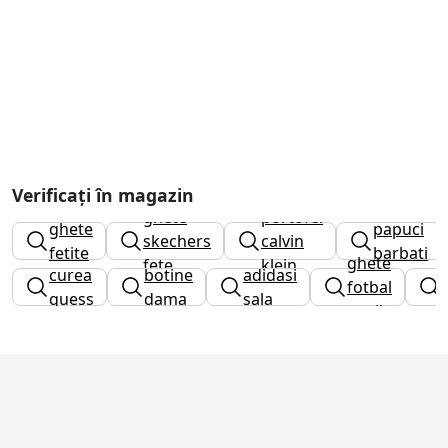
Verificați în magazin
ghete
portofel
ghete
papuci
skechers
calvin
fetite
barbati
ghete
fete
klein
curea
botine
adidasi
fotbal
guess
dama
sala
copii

- [TASK STATEMENT] Print the listing exactly, minus any pictures.

- [SOLUTION FOR THIS EXERCISE]
Verificați în magazin
ghete
portofel
ghete
papuci
skechers
calvin
fetite
barbati
ghete
fete
klein
curea
botine
adidasi
fotbal
guess
dama
sala
copii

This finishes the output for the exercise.